The Savage Nation

Respect for God’s creatures should be a conservative impulse.


I recently came across an issue of Outdoor Life, the sportsman’s Bible, and noticed an ad for something called “the Wayne Carlton bear call.” The bear season finds hunters using an army of tech-nology out in the field, and this little gadget makes the spot-on sound of “the frantic squalling of a terrified cub.” The adult bear hears it and comes a-running-while the intrepid sportsman Watts.

The idea, in short, is to turn one of the bear’s finer qualities, its fierce protectiveness of cubs, against him. The creature’s very virtues—or strengths, or evolutionary survival skills, or whatever you want to call them-become his undoing. It seems a little unfair. What kind of man would use a thing like that?
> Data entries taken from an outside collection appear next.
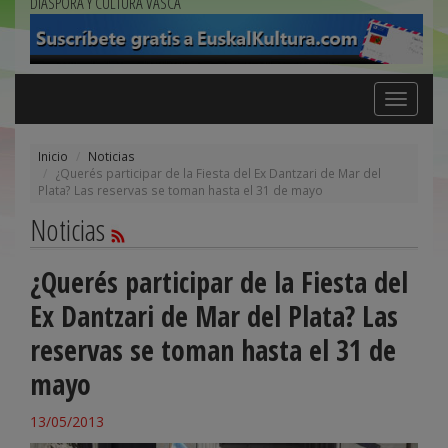
DIÁSPORA Y CULTURA VASCA
Toggle
navigation
Inicio
Noticias
¿Querés participar de la Fiesta del Ex Dantzari de Mar del
Plata? Las reservas se toman hasta el 31 de mayo
Noticias
¿Querés participar de la Fiesta del
Ex Dantzari de Mar del Plata? Las
reservas se toman hasta el 31 de
mayo
13/05/2013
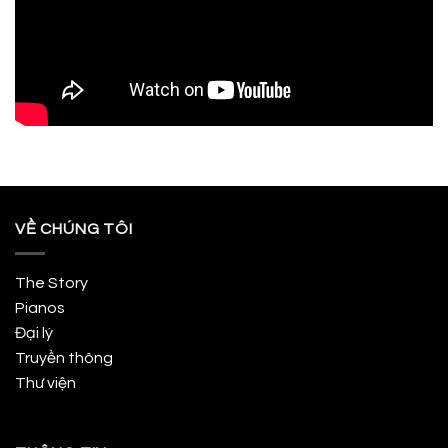
VỀ CHÚNG TÔI
The Story
Pianos
Đại lý
Truyền thông
Thư viện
Somehow, when we were given dominion over the earth and its creatures, I don’t think this is quite what He had in mind. Conservatives are wary of modern environmentalism with its strain of nature worship. But there’s a smug insensibility in this other attitude that is every bit as bad. It is the Imperial Self, armed and dangerous, a fundamentally vulgar vision of man as special pleader, man the all-conquering consumer facing the universe with limitless entitlements and appetites to be met no matter what the costs. Want a bearskin rug for the living room? Go forth then to bait and slay the beast-bring along the Wayne Carlton, and don’t forget the keg. Wildlife hindering new development? Bring dominion to field and forest, exterminate the creatures, and raise up thy new strip mall.